The move to electrify the nation’s car and trucks is getting a new jolt of enthusiasm. A new administration in Washington has made clean energy development a cornerstone of its policies for creating jobs and fighting climate change. Within weeks of assuming office, President Biden set an example by announcing his desire to make the aging and outmoded fleet of the U.S. Post Office, the Federal government’s largest and oldest, all-electric; a transformation that could take a decade to accomplish.
Full scale electrification is also where the auto industry is headed on its own. Despite the public push-back on fuel economy standards in Washington over the last few years, some car makers were laying plans behind the scenes toward an all-electric switch. Almost simultaneously with Biden’s announcement, G.M. announced its entire line-up of passenger cars and light trucks will be all-electric by 2035. The $27 billion plan includes 30 new models by 2025 and a goal of 2 million sales in the U.S. and China. It’s an effort to catch up to Tesla; which sold enough EVs in the U.S., China and Europe to post its first-ever profit in 2020.

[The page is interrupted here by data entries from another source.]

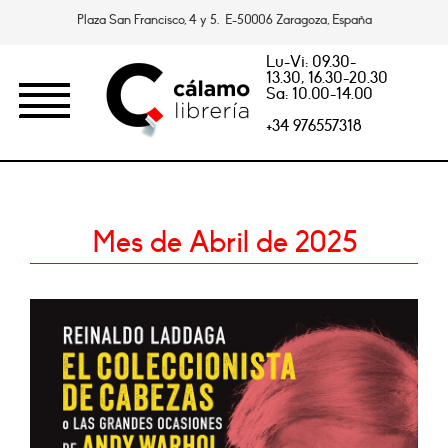
Plaza San Francisco, 4 y 5. E-50006 Zaragoza, España
Lu-Vi: 09.30-
13.30, 16.30-20.30
Sa: 10.00-14.00
+34 976557318
Mes de Abril de 2025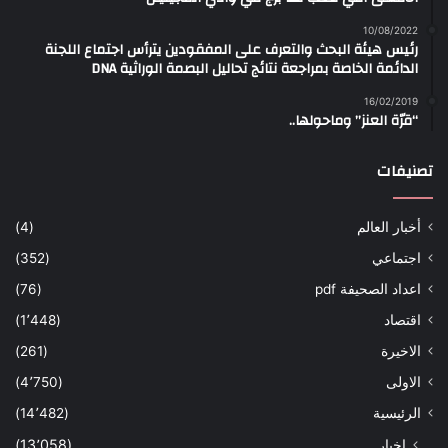
10/08/2022
رئيس هيئة البحث والتعرف على المفقودين يترأس اجتماع اللجنة
الدائمة الخاصة بمراجعة نتائج تحاليل البصمة الوراثية DNA
16/02/2019
“قرّة العنز” وماحولها..
تصنيفات
أخبار العالم
(4)
اجتماعي
(352)
اعداد الصحيفة pdf
(76)
اقتصاد
(1٬448)
الاخيرة
(261)
الاولى
(4٬750)
الرئيسية
(14٬482)
اخبار
(13٬058)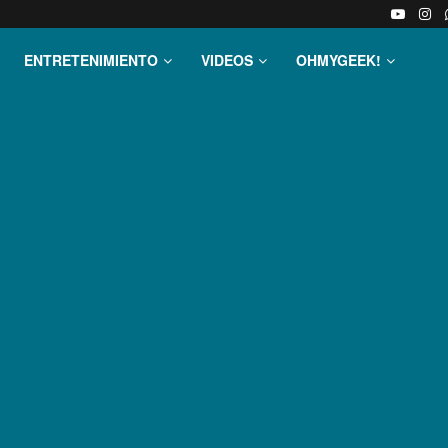
ENTRETENIMIENTO
VIDEOS
OHMYGEEK!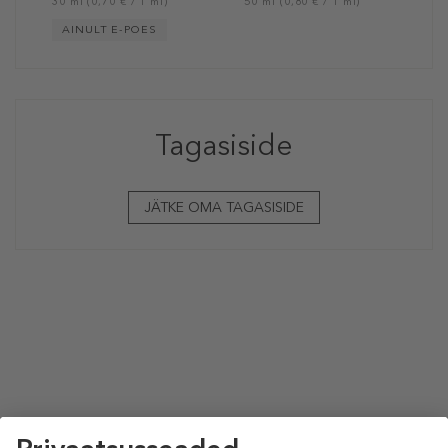
30 ml (0,70 € / 1 ml)
50 ml (0,80 € / 1 ml)
AINULT E-POES
Tagasiside
JÄTKE OMA TAGASISIDE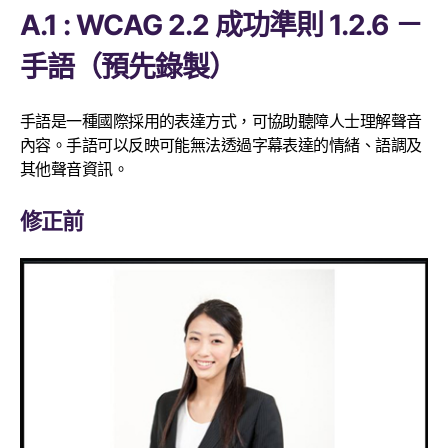
A.1 : WCAG 2.2 成功準則 1.2.6 －
手語（預先錄製）
手語是一種國際採用的表達方式，可協助聽障人士理解聲音
內容。手語可以反映可能無法透過字幕表達的情緒、語調及
其他聲音資訊。
修正前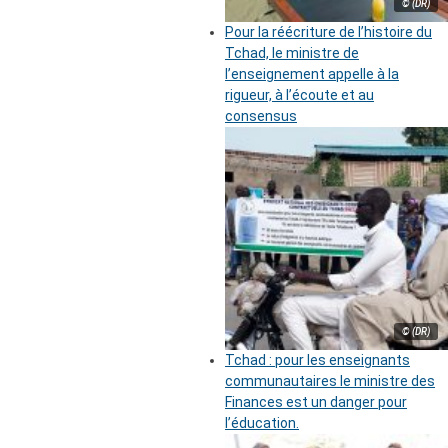
© (DR)
Pour la réécriture de l’histoire du
Tchad, le ministre de
l’enseignement appelle à la
rigueur, à l’écoute et au
consensus
© (DR)
Tchad : pour les enseignants
communautaires le ministre des
Finances est un danger pour
l’éducation.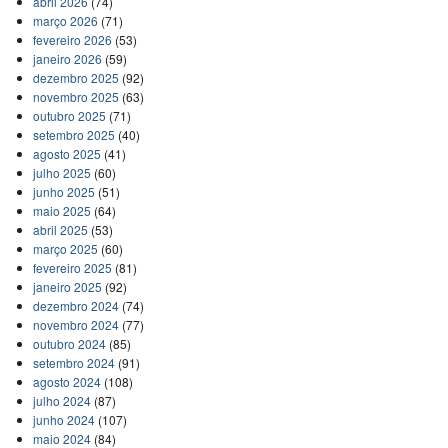
abril 2026
(74)
março 2026
(71)
fevereiro 2026
(53)
janeiro 2026
(59)
dezembro 2025
(92)
novembro 2025
(63)
outubro 2025
(71)
setembro 2025
(40)
agosto 2025
(41)
julho 2025
(60)
junho 2025
(51)
maio 2025
(64)
abril 2025
(53)
março 2025
(60)
fevereiro 2025
(81)
janeiro 2025
(92)
dezembro 2024
(74)
novembro 2024
(77)
outubro 2024
(85)
setembro 2024
(91)
agosto 2024
(108)
julho 2024
(87)
junho 2024
(107)
maio 2024
(84)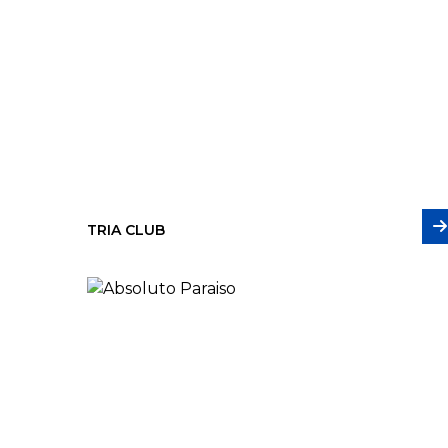
TRIA CLUB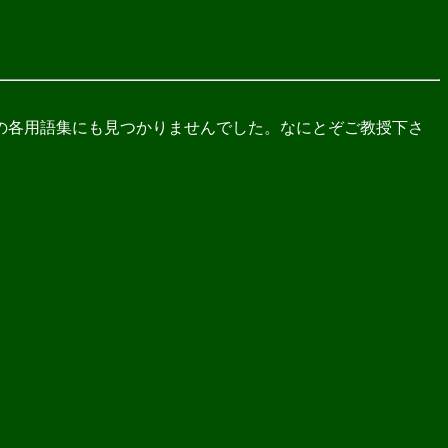
の各用語集にも見つかりませんでした。なにとぞご教授下さ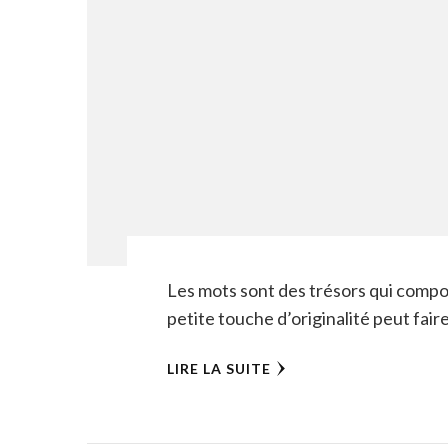
Les mots sont des trésors qui compo
petite touche d’originalité peut fai
LIRE LA SUITE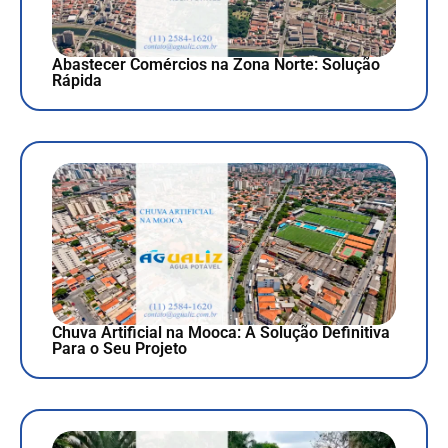
Abastecer Comércios na Zona Norte: Solução
Rápida
Chuva Artificial na Mooca: A Solução Definitiva
Para o Seu Projeto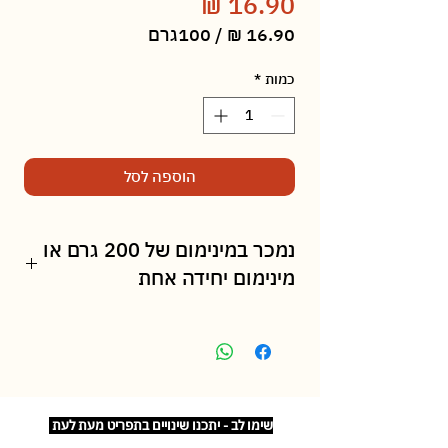
מחיר
/
100גרם
‏16.90 ‏₪
לכל
כמות
*
100
Grams
הוספה לסל
נמכר במינימום של 200 גרם או
מינימום יחידה אחת
שימו לב - יתכנו שינויים בתפריט מעת לעת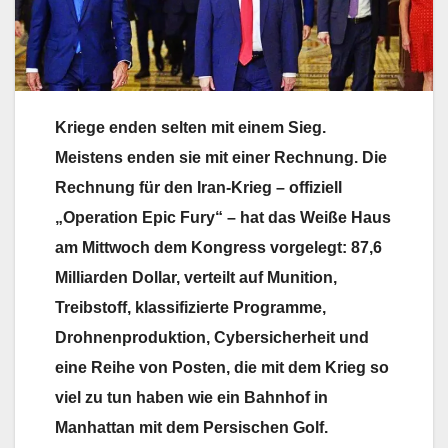
Kriege enden selten mit einem Sieg.
Meistens enden sie mit einer Rechnung. Die
Rechnung für den Iran-Krieg – offiziell
„Operation Epic Fury“ – hat das Weiße Haus
am Mittwoch dem Kongress vorgelegt: 87,6
Milliarden Dollar, verteilt auf Munition,
Treibstoff, klassifizierte Programme,
Drohnenproduktion, Cybersicherheit und
eine Reihe von Posten, die mit dem Krieg so
viel zu tun haben wie ein Bahnhof in
Manhattan mit dem Persischen Golf.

Other makers in every segment of the industry are joining the all-electric race, from Ford, which is remaking the Mustang into an all-electric S.U.V., to high performance manufacturers such as Porsche and Jaguar. Telsa, Ford and Rivian are looking to join G.M. in the market for electric pick-up trucks by 2022. And small specialty manufacturers, which already have large fleet operators like Amazon and UPS lined up as buyers, are looking to capture the market for all-electric delivery vans.
Even the iconic Harley Davidson is marketing an all-electric motorcycle.
What began as a government mandate 30 years ago in California to produce “zero-emitting” vehicles has turned into a steady stream of electrified models. Nearly every global manufacturer, from Audi, BMW and VW in Europe, to NIO in China and the Big Three in the U.S. currently offers some electric models, predominantly plug-in or serial hybrids.
Even so, electric vehicles are still a developing market, accounting for an estimated four percent of world-wide sales. But industry experts predict that up to one of every five new cars sold will be electric powered by 2030 as carmakers follow through on their plans and as the European Union considers tighter standards for global warming CO2 emissions in mid-2021.
With hybrid technology and dozens of data-rich applications ranging from lane warnings to blind spot alarms, rear-view cameras, automatic emergency braking, and iPhone apps that can start your car remotely or track it when it is stolen, modern cars have become road-worthy computers that process thousands of pieces of data a minute. In some cases, diagnosing problems, fixing them or making adjustments required by recalls can even be made remotely with software and cloud computing.
But designing an all-electric vehicle is far more complex than adding electricity to an existing model. Every part must be designed for maximum efficiency and aerodynamics. Tires need better rolling resistance. Brakes, axles and suspension pieces must be stronger to handle the added weight of battery-laden cars. Drivetrains have to handle the instant torque of electric motors.
For manufacturers and suppliers, managing the data to make these changes can be as challenging as designing the actual parts. Adding in autonomous driving components that use a dozen or more cameras and radar and lidar to sense the car’s surrounding creates a tsunami of data.
The result: ECU systems designed 30 years ago will become as outdated as Karl Benz’ design of the first car. Processing the data required to redesign cars or operate them on the road will rely on software and cabling systems that can process 10 times more data and 10 times faster, driving the industry deeper into the age of cars as supercomputers on wheels.